CardioMed-LLaMA3.2-1B is a domain-adapted, instruction-tuned language model fine-tuned specifically on heart disease–related medical prompts using LoRA on top of meta-llama/Llama-3.2-1B-Instruct.

This model is designed to generate structured medical abstracts and awareness information about cardiovascular diseases such as stroke, myocardial infarction, hypertension, etc.


✨ Example Usage

from transformers import AutoTokenizer, AutoModelForCausalLM
import torch

model = AutoModelForCausalLM.from_pretrained("rajkumar/CardioMed-LLaMA3.2-1B", torch_dtype=torch.float16).cuda()
tokenizer = AutoTokenizer.from_pretrained("rajkumar/CardioMed-LLaMA3.2-1B")

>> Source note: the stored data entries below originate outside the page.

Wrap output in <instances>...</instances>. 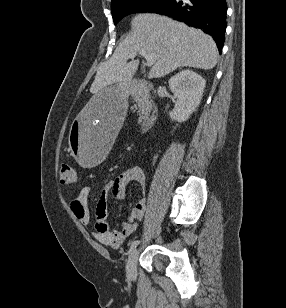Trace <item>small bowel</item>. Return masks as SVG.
<instances>
[{"label": "small bowel", "mask_w": 286, "mask_h": 308, "mask_svg": "<svg viewBox=\"0 0 286 308\" xmlns=\"http://www.w3.org/2000/svg\"><path fill=\"white\" fill-rule=\"evenodd\" d=\"M130 133V131L127 132L128 135ZM130 182H135L144 189L146 182L145 174L140 166L132 165L128 167L106 183L101 190L96 207L98 221L95 225L94 237L104 245L113 248L121 247L125 239L137 230V221L142 220L144 217L146 203L144 199H141L133 208L129 220L123 223L121 230H110L105 223L108 196L110 195L114 200H122L125 197L126 187ZM89 194L90 189L82 187L70 203L72 212L83 225H89L91 222L88 207Z\"/></svg>", "instance_id": "small-bowel-1"}]
</instances>
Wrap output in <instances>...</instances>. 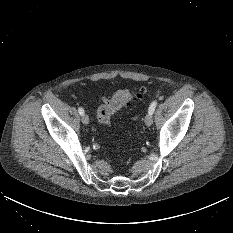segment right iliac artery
Wrapping results in <instances>:
<instances>
[{
  "instance_id": "right-iliac-artery-1",
  "label": "right iliac artery",
  "mask_w": 233,
  "mask_h": 233,
  "mask_svg": "<svg viewBox=\"0 0 233 233\" xmlns=\"http://www.w3.org/2000/svg\"><path fill=\"white\" fill-rule=\"evenodd\" d=\"M78 112H79L80 115H83V114H84L83 108L80 107V108L78 109Z\"/></svg>"
}]
</instances>
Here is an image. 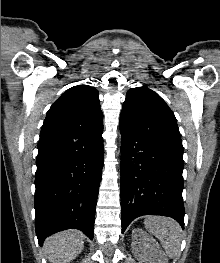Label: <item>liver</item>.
Masks as SVG:
<instances>
[{"mask_svg":"<svg viewBox=\"0 0 220 263\" xmlns=\"http://www.w3.org/2000/svg\"><path fill=\"white\" fill-rule=\"evenodd\" d=\"M84 235L78 230L56 233L46 239L44 251L51 263H68L81 253Z\"/></svg>","mask_w":220,"mask_h":263,"instance_id":"6515ba94","label":"liver"}]
</instances>
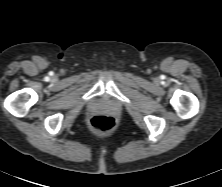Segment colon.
Listing matches in <instances>:
<instances>
[{
    "label": "colon",
    "mask_w": 222,
    "mask_h": 187,
    "mask_svg": "<svg viewBox=\"0 0 222 187\" xmlns=\"http://www.w3.org/2000/svg\"><path fill=\"white\" fill-rule=\"evenodd\" d=\"M115 120L111 116L96 115L90 120V127L99 133H107L114 129Z\"/></svg>",
    "instance_id": "1"
}]
</instances>
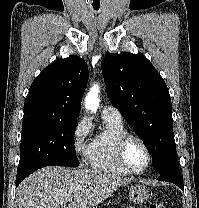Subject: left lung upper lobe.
Masks as SVG:
<instances>
[{
	"label": "left lung upper lobe",
	"instance_id": "5c2ea615",
	"mask_svg": "<svg viewBox=\"0 0 199 208\" xmlns=\"http://www.w3.org/2000/svg\"><path fill=\"white\" fill-rule=\"evenodd\" d=\"M102 73L111 104L134 128L158 173L179 164L167 86L143 54H107Z\"/></svg>",
	"mask_w": 199,
	"mask_h": 208
}]
</instances>
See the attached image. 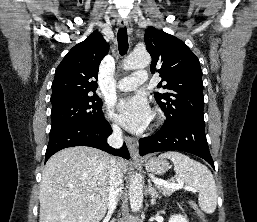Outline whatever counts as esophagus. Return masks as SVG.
<instances>
[{
  "label": "esophagus",
  "mask_w": 257,
  "mask_h": 222,
  "mask_svg": "<svg viewBox=\"0 0 257 222\" xmlns=\"http://www.w3.org/2000/svg\"><path fill=\"white\" fill-rule=\"evenodd\" d=\"M119 24L121 27H127L128 31L131 33L132 31V26L129 20L127 19H120ZM125 142L126 145L130 151V154L132 155L133 158H137L138 157V142L135 138L126 136L125 137Z\"/></svg>",
  "instance_id": "1"
}]
</instances>
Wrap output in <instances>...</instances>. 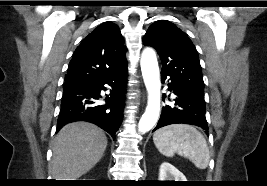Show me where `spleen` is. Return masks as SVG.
Returning a JSON list of instances; mask_svg holds the SVG:
<instances>
[{"label": "spleen", "mask_w": 267, "mask_h": 186, "mask_svg": "<svg viewBox=\"0 0 267 186\" xmlns=\"http://www.w3.org/2000/svg\"><path fill=\"white\" fill-rule=\"evenodd\" d=\"M153 142L159 152L167 157L178 153L199 169L208 166L210 153L206 139L193 126L173 124L163 127L154 133Z\"/></svg>", "instance_id": "obj_1"}]
</instances>
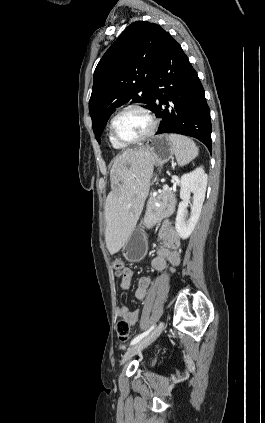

prompt = """### Instruction:
Provide an abstract and awareness information for the following disease: Myocardial Infarction

### Response:
"""

inputs = tokenizer(prompt, return_tensors="pt").to("cuda")
outputs = model.generate(**inputs, max_new_tokens=512)
print(tokenizer.decode(outputs[0], skip_special_tokens=True))

🧠 Use Cases

  • Patient education for cardiovascular conditions
  • Early awareness chatbots
  • Clinical NLP augmentation
  • Health-tech research assistants

🔧 Fine-tuning Details

  • Base model: meta-llama/Llama-3.2-1B-Instruct
  • Fine-tuning method: PEFT (LoRA)
  • LoRA target modules: q_proj, v_proj
  • Dataset size: 3,209 instruction-response pairs (custom medical JSONL)
  • Instruction format: Alpaca-style (### Instruction / ### Response)
  • Max sequence length: 512 tokens
  • Framework: Hugging Face Transformers + PEFT

🧪 Prompt Format

### Instruction:
Provide an abstract and awareness information for the following disease: Stroke

### Response:

Model will generate:

  • ✅ Abstract
  • ✅ Awareness & prevention guidelines
  • ✅ Structured medical info

📄 License

This model is licensed under the MIT License and intended for educational and research purposes only.